Monday, January 01, 2007

O futuro não virá em 2007


- E por que Patagônia?
- Não sei. Pela beleza árida, pela proximidade. Porque não quero ficar parado; minha lei de vida é achar que nunca terá bastado. Que sobra mais, que jamais chegarei a alcançar. Minha vontade precisa ser pequena perto da oferta de mundo. A vida tem que ser vivida com a convicção de que não será suficiente.
- Suficiente?
- Um universo infinito esperando por mim. As pessoas, que são sagradas, que encantam pela palavra, ou pelo gesto desconhecido.

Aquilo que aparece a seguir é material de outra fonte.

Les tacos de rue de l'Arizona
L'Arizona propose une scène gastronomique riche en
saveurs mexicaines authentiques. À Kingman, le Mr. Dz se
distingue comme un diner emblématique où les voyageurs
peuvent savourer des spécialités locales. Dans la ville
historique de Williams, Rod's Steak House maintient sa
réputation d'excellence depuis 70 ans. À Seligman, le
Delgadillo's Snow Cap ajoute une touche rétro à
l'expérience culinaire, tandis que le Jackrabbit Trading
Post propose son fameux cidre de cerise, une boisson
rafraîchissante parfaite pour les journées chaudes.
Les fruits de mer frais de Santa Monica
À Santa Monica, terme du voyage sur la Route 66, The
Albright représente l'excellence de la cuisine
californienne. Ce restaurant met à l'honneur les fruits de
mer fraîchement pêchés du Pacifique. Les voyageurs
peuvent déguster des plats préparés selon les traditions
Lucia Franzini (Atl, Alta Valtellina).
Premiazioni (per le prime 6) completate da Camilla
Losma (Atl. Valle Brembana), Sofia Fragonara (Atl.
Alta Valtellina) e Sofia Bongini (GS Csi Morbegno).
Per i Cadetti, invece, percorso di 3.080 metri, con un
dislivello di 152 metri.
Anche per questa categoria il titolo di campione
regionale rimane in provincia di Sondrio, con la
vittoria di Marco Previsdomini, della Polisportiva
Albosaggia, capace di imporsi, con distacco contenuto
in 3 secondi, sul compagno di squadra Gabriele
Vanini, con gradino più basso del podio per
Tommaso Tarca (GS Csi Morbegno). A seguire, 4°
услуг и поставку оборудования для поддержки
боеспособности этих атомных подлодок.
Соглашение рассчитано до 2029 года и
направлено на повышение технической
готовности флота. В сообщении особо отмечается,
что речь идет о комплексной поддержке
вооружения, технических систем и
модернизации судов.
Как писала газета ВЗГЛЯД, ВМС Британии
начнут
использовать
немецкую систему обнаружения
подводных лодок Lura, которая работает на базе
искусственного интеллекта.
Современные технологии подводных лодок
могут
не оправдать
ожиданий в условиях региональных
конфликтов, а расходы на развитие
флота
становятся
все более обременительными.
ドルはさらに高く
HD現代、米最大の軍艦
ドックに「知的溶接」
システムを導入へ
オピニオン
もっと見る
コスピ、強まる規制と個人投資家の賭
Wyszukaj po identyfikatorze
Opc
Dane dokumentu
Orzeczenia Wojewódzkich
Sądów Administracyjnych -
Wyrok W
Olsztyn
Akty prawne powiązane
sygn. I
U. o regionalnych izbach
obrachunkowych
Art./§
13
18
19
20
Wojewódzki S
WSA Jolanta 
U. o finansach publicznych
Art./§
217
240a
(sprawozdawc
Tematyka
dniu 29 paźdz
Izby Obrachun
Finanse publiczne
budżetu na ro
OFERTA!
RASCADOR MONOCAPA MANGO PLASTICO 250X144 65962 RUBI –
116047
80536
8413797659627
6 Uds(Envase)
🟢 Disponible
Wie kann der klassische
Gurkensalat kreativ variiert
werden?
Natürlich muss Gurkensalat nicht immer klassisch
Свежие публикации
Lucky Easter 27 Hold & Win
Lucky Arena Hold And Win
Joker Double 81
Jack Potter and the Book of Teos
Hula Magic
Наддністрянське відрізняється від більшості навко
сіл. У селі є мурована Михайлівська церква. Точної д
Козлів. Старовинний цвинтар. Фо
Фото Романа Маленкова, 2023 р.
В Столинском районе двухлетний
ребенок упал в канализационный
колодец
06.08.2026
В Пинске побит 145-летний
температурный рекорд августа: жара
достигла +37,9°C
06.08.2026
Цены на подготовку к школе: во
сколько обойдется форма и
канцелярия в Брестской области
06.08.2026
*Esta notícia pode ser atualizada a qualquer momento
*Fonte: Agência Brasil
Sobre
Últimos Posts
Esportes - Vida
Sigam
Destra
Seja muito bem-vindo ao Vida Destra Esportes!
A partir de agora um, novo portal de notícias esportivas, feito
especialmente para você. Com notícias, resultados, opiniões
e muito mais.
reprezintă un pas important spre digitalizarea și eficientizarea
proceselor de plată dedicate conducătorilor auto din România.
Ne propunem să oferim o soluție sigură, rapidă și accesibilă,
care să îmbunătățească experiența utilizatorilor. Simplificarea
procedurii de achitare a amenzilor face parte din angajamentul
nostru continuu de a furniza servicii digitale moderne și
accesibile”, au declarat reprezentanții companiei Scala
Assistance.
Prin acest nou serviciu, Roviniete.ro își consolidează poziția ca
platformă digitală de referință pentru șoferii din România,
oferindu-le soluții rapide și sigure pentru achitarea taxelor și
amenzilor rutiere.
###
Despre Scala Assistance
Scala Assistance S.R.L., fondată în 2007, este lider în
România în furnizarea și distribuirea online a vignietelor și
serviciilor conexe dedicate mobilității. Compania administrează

O "pode ser", um verbo na condicional... Dependo das minhas incertezas.
- Mas você não pode ver isso tudo de onde você está?
- Comentei uma vez: sempre estaria melhor em algum outro lugar.
- Na Patagônia?
- Por ora, sim. Mas logo haverá alguém me esperando numa estação em Tartu. Numa tarde de sol, aflita, modificada pelo tempo que não deixa de passar.
- Você pensa em ficar em algum lugar?
- Prefiro pensar que os lugares, e as pessoas, ficarão em mim.
- Você não respondeu: dá para ser novo, sendo diferente, sem sair do lugar?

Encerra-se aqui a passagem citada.